= Action item =
Among the entries below, tally the lines that include "annonces", and give the number alone.

****************************************

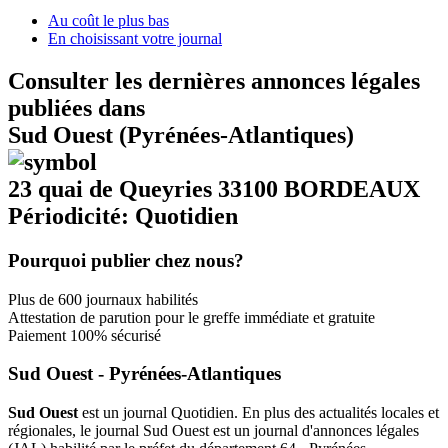
Au coût le plus bas
En choisissant votre journal
Consulter les dernières annonces légales
publiées dans
Sud Ouest (Pyrénées-Atlantiques)
23 quai de Queyries 33100 BORDEAUX
Périodicité: Quotidien
Pourquoi publier chez nous?
Plus de 600 journaux habilités
Attestation de parution pour le greffe immédiate et gratuite
Paiement 100% sécurisé
Sud Ouest - Pyrénées-Atlantiques
Sud Ouest
est un journal Quotidien. En plus des actualités locales et
régionales, le journal Sud Ouest est un journal d'annonces légales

****************************************

= Result of this exercise =
2